Para aquellos que estén dispuestos a pagar el precio, es cada vez más fácil contratar a hackers o acceder a software de espionaje de nivel gubernamental, y los periodistas nunca hemos sido tan vulnerables a que la identidad de nuestras fuentes quede al descubierto o a que nuestros proyectos se vean amenazados por las mismas personas que no quieren que sus secretos más oscuros salgan a la luz. Todos aquellos que crean en la importancia del periodismo de investigación que obliga a los poderosos a rendir cuentas deberían estar preocupados por esta emergencia mundial.
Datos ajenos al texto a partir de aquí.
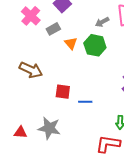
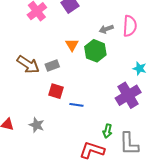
gray rectangle: (53, 29) -> (52, 66), moved
gray star: (49, 128) -> (37, 125), size x0.7

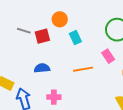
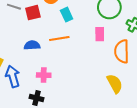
pink rectangle: (108, 56) -> (100, 34), turned 32
orange line: (83, 69) -> (59, 39), moved

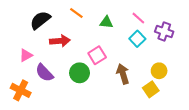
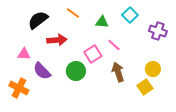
pink line: (138, 18) -> (114, 45), moved
cyan square: (137, 39) -> (130, 15), moved
pink triangle: (26, 55) -> (24, 54), turned 32

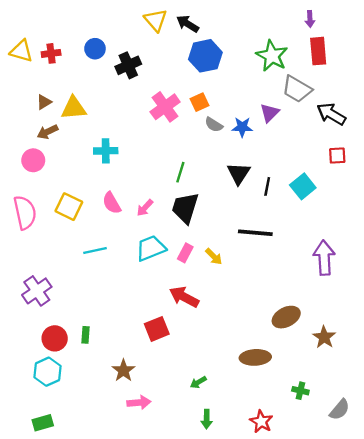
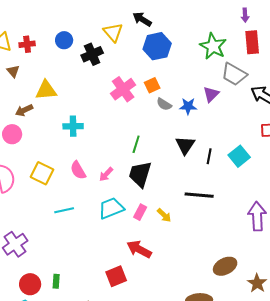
yellow triangle: (156, 20) -> (113, 32), moved
brown triangle: (44, 102) -> (13, 71), moved, turned -40

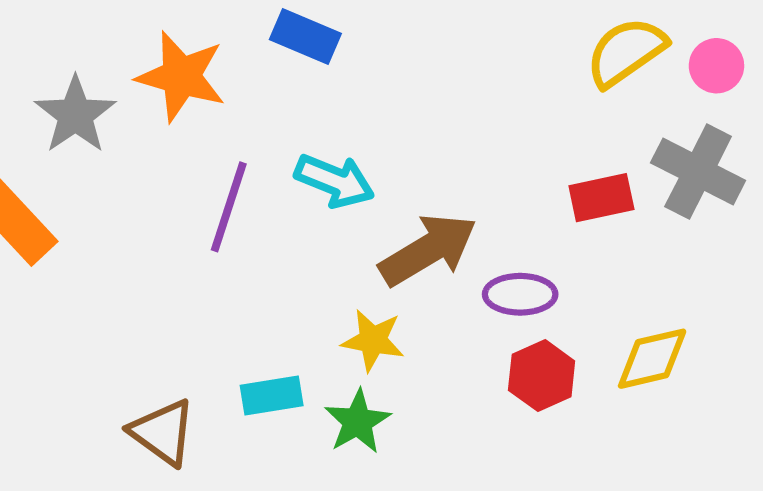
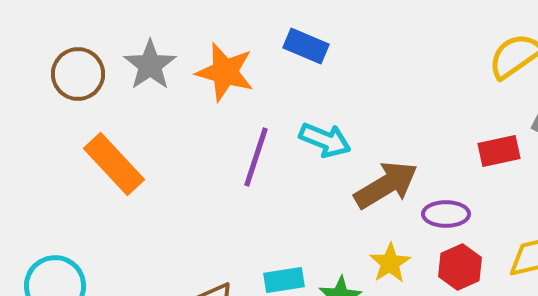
gray star: (75, 115) -> (150, 65), moved
yellow star: (373, 340) -> (390, 263), moved, turned 30

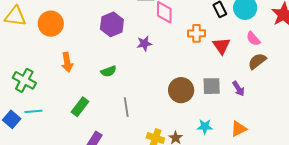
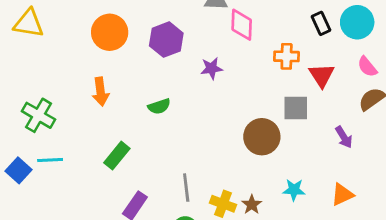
orange circle: (51, 24) -> (110, 32), moved
gray square: (212, 86) -> (296, 108), moved
gray line: (126, 107) -> (186, 188), moved

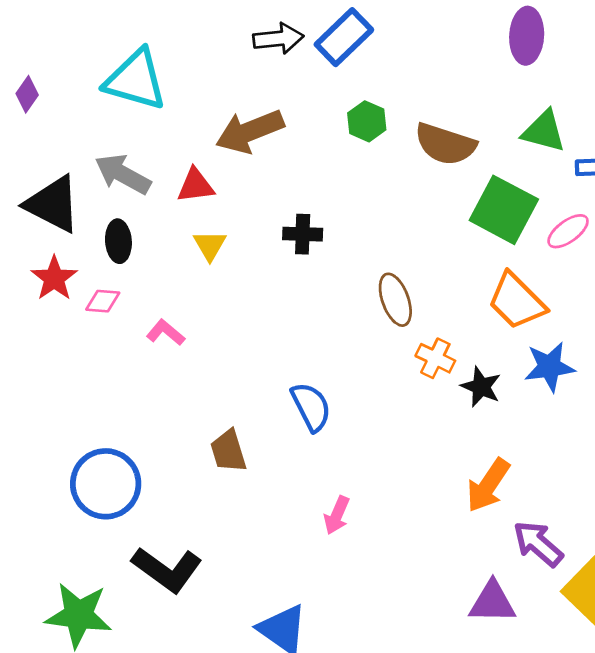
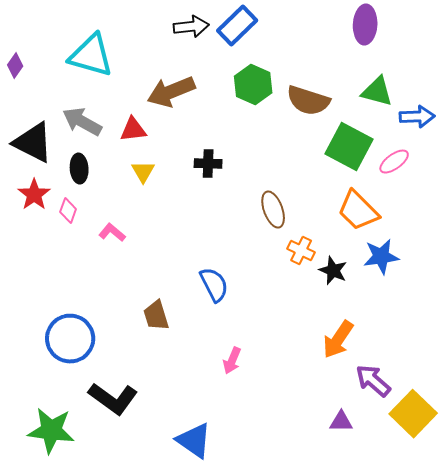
green hexagon: (367, 121) -> (253, 85), size x1.4
pink diamond: (103, 301) -> (68, 211), turned -75
purple triangle: (492, 602) -> (341, 422), size x0.7

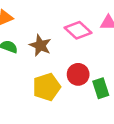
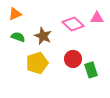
yellow pentagon: (47, 87) -> (37, 63), moved

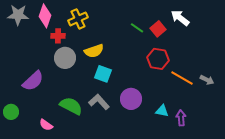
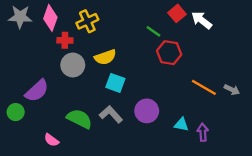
red square: (158, 29) -> (177, 13), moved
red hexagon: (158, 59) -> (169, 53), moved
green circle: (11, 112) -> (16, 112), moved

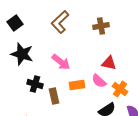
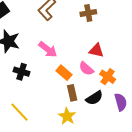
orange rectangle: (77, 85) -> (64, 73), turned 49
brown rectangle: (54, 96) -> (72, 93), moved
Cuando The Guardian se puso en contacto conmigo para informarme de que mi número de teléfono figuraba en una lista de datos filtrados, supuestamente seleccionado por Emiratos Árabes Unidos, no me sorprendió.
Cuando trabajaba para el Wall Street Journal, un compañero y yo ya avanzamos en nuestro libro Blood and Oil: Mohammed bin Salman's Ruthless Quest for Global Power (Sangre y petróleo: la lucha despiadada de Mohammed bin Salmán por el poder mundial) que el vecino más pequeño de Arabia Saudí, Emiratos Árabes Unidos, había comprado un mínimo de tres licencias de software de espionaje a una empresa israelí llamada NSO, para que sus agencias gubernamentales pudieran utilizar este potente programa de espionaje.
Llevo años informando sobre cuestiones delicadas de EAU, especialmente sobre lo relacionado con el escándalo del 1MBD (1Malasia Development Berhad), que afecta a un miembro de la familia real de Abu Dhabi, al embajador de EAU en Estados Unidos y a dos de sus fondos soberanos. Ya no tengo el número de teléfono que aparece en el registro filtrado, por lo que no puedo entregar el dispositivo para el análisis forense, que sería la única forma de saber si hubo un intento de hackeo o llegaron a hackearme con el programa espía Pegasus de NSO.
Aunque no me sorprendió saber qué Gobierno estaba supuestamente interesado en mí, sí me sorprendió el nombre de la empresa. Durante años, los máximos responsables de NSO han asegurado a mis compañeros de profesión que sus potentes herramientas estaban diseñadas para vigilar a terroristas y no podían ser utilizadas contra personas como yo. De hecho, NSO ha asegurado recientemente –en mayo, con vistas a una posible oferta pública de adquisición–, que sus “procedimientos internos” protegen contra el mal uso de su software.
En el léxico de excusas de NSO resulta especialmente irritante la expresión “obligadas por contrato”. Al rechazar las acusaciones, la empresa ha argumentado que los países que obtuvieron licencias del software de espionaje se comprometieron a no hacer un mal uso de este programa de vigilancia.
A lo largo de mi carrera en el Wall Street Journal y como periodista independiente en la empresa que cofundé este año, Project Brazen, he constatado que los periodistas que cubrimos todo tipo de temas, desde economía a medioambiente, desde los conflictos bélicos a las cuestiones gubernamentales, debemos elevar nuestros niveles de alerta y tomar medidas para evitar los ciberataques. Mientras el periodismo tenga enemigos bien financiados y dispuestos a hacer todo lo que sea necesario para impedir que la información salga a la luz, esta amenaza será real para toda la profesión.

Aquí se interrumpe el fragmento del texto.